After recording findings, update the module header table (status, open-finding
count) and regenerate the base README (step 5).
## 4. Marking an item resolved
Findings are **never deleted** — they are an audit trail. To close one, change
its **Status** and complete the **Resolution** field:
- `Open` — newly recorded, not yet addressed.
- `In Progress` — a fix is actively being worked on.
- `Resolved` — fixed. The Resolution field must state the fixing commit SHA, the
date, and a one-line description of the fix.
- `Won't Fix` — intentionally not fixed. The Resolution field must justify why.
- `Deferred` — valid but postponed. The Resolution field must say what it is
waiting on (e.g. a tracked issue or a later milestone).
`Resolved`, `Won't Fix`, and `Deferred` findings are all considered **closed**.
`Open` and `In Progress` are **pending** and appear in the base README's Pending
Findings table.
## 5. Updating the base README
`code-reviews/README.md` holds the single cross-module view (the Module Status
table and the Pending / Closed Findings tables). It is **generated** from the
per-module `findings.md` files — do not edit it by hand.

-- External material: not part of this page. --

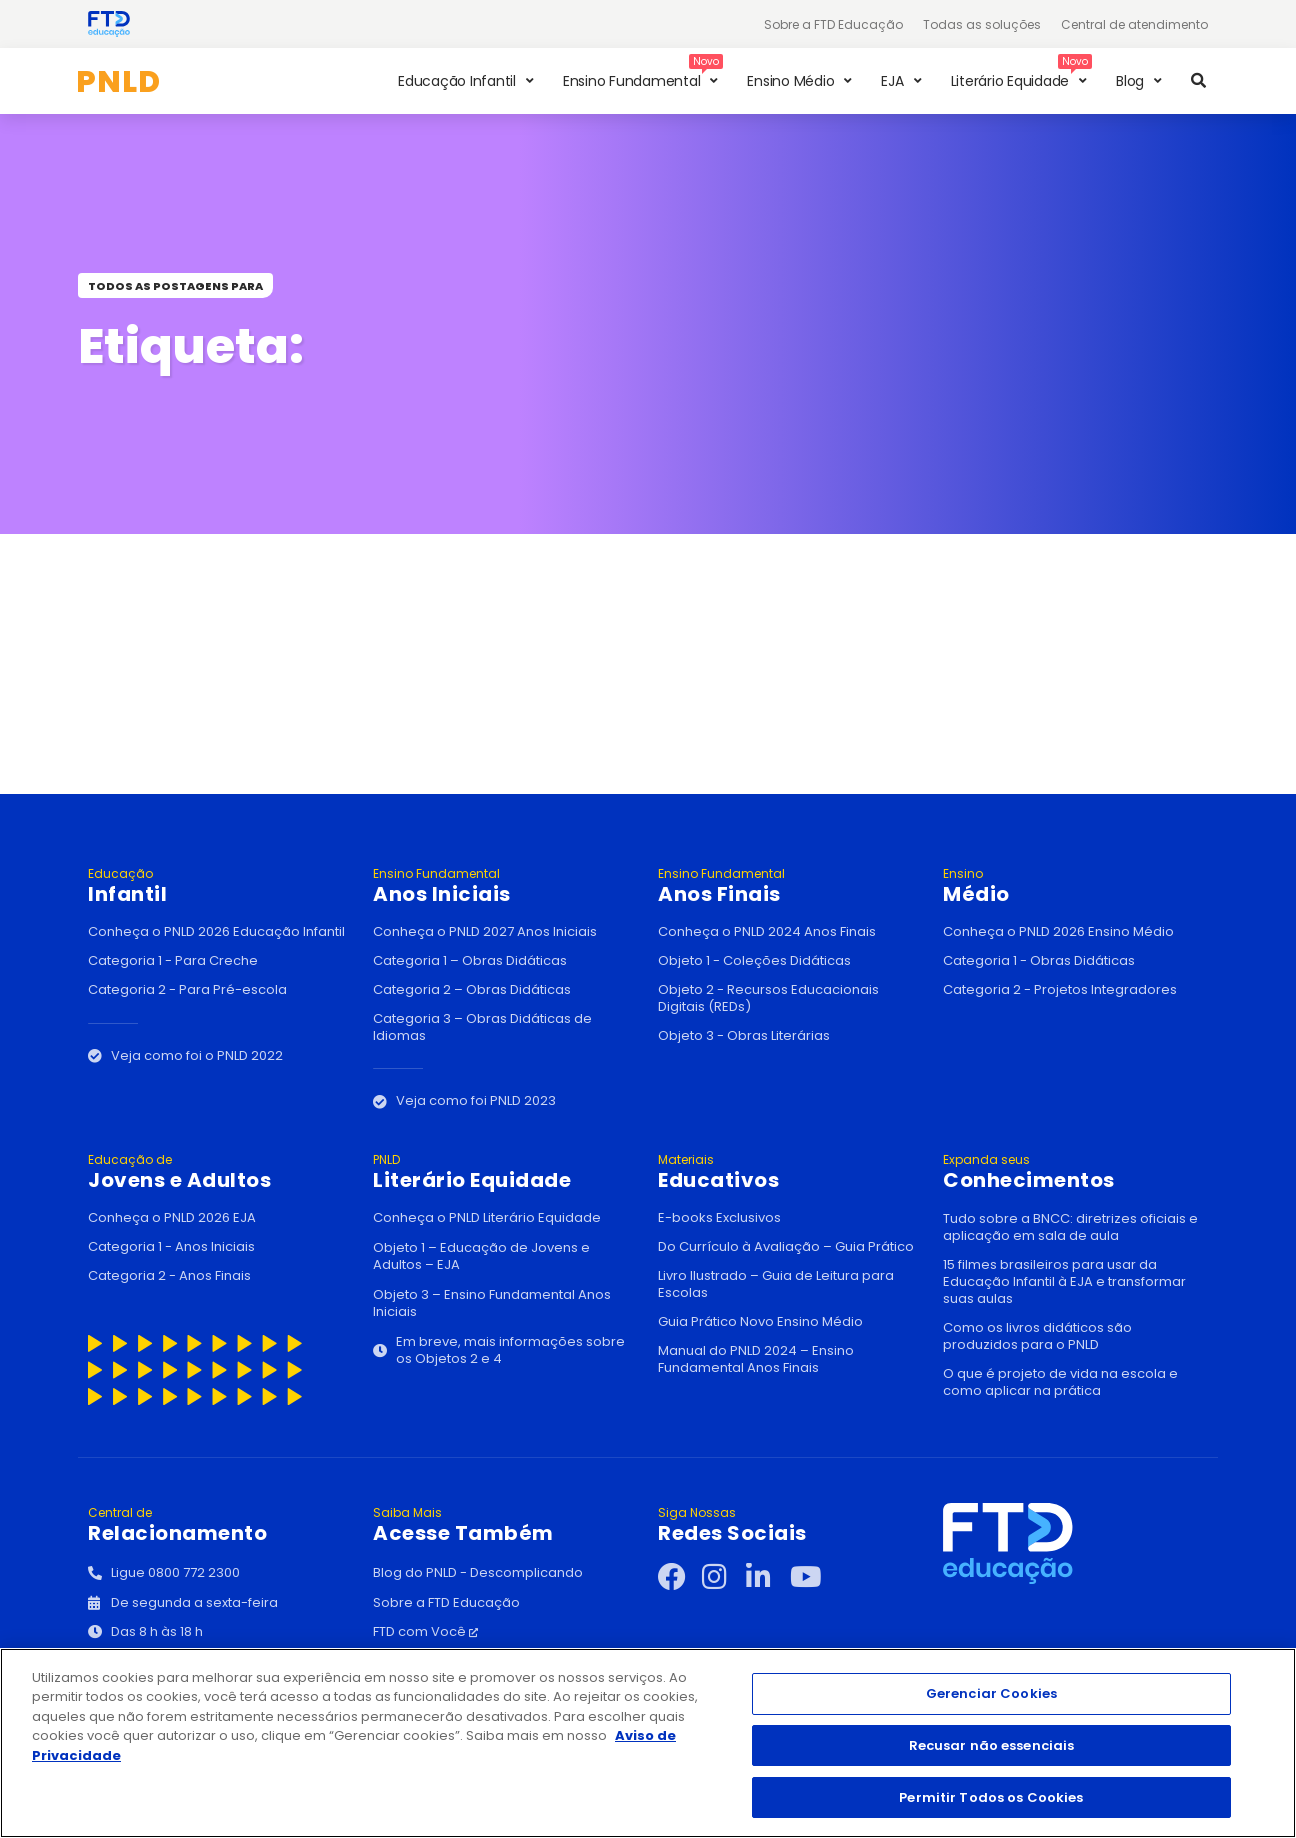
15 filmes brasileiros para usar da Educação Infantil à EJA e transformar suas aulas (1064, 1281)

After any review or status change, regenerate it:
```
python code-reviews/regen-readme.py
```
`regen-readme.py --check` exits non-zero if `README.md` is stale, if a module
header's `Open findings` count disagrees with its finding statuses, or if a
finding carries an unrecognised Status value. The PowerShell wrapper
`scripts/check-code-reviews-readme.ps1` runs that check and is the intended hook
for CI or a pre-commit step. `code-reviews/test_regen_readme.py` covers the
generator itself (`python code-reviews/test_regen_readme.py`).
> The repo's installed `python` is the real interpreter; the bare `python3`
> alias on this box resolves to the Windows Store stub and fails. Use `python`.
The per-module `findings.md` files are the source of truth; `README.md` is the
aggregated index and must always agree with them — which the script guarantees.
## 6. Re-reviewing a module
Re-reviews append to the same `findings.md`. Update the header to the new commit
and date, continue the finding numbering from the last used ID, and leave prior
findings (including closed ones) in place as history.